After The Flaw (TDH)

Jul 22, 2007 22:59


Title: Fifteen Minutes Later: After The Flaw
Author: kanedax
Rating: PG for mild language and situations
Spoilers: Harry Potter & The Deathly Hallows
Summary: Only one thing left to be said…

Pairings: Ron/Hermione, Harry/Ginny
Notes: I finished the book last night. I absolutely loved it. But I’m a big fucking sap and I’ve loved Harry and Ginny since I first read Chamber of Secrets, and I knew one more thing had to be said. I needed this scene. I didn’t get it. So I made it myself, although this is quite possibly my first real attempt at romantic writing, so hopefully it came out okay. All thanks and congratulations to JK Rowling for finishing a fantastic novel, a fantastic series. She owns everyone and everything.

Back to my Fanfiction Page / All Chapters / Three Months Later:  Our Little Wilkins

“Holy…”

Ron’s mouth dropped open as he, Harry, and Hermione approached the White Tomb of Albus Percival Wolfric Brian Dumbledore. Ron swallowed as the trio stopped ten feet shy of the tomb.

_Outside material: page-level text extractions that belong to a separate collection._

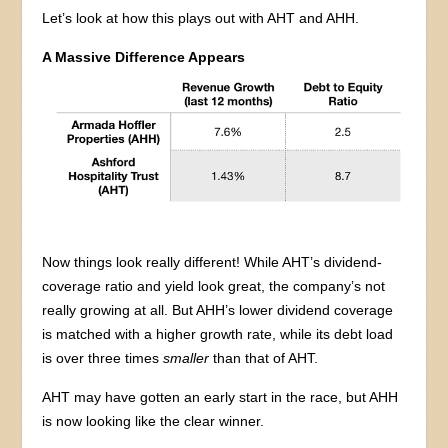
Let’s look at how this plays out with AHT and AHH.
A Massive Difference Appears
Now things look really different! While AHT’s dividend-
coverage ratio and yield look great, the company’s not
really growing at all. But AHH’s lower dividend coverage
is matched with a higher growth rate, while its debt load
is over three times
smaller
than that of AHT.
AHT may have gotten an early start in the race, but AHH
is now looking like the clear winner.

“Wow…” Harry breathed. It was all he could think to say as he saw the giant white marble split in two.

“Really did a number on it, didn’t he?” Ron muttered as Hermione wrapped her second arm around his waist and laid her head against his chest.

“With his old wand, yeah,” Harry said, nervously rolling the Elder Wand between his fingers. “Thank God he was such an arrogant berk. I don’t want to think what would have happened if he had been smarter and actually used the wand he was supposed to use.”

Harry took a deep breath. He turned to the couple.

“Do you want to come see him?” he asked quietly.

“I think it’s something you have to do, Harry,” Hermione replied. “By yourself.”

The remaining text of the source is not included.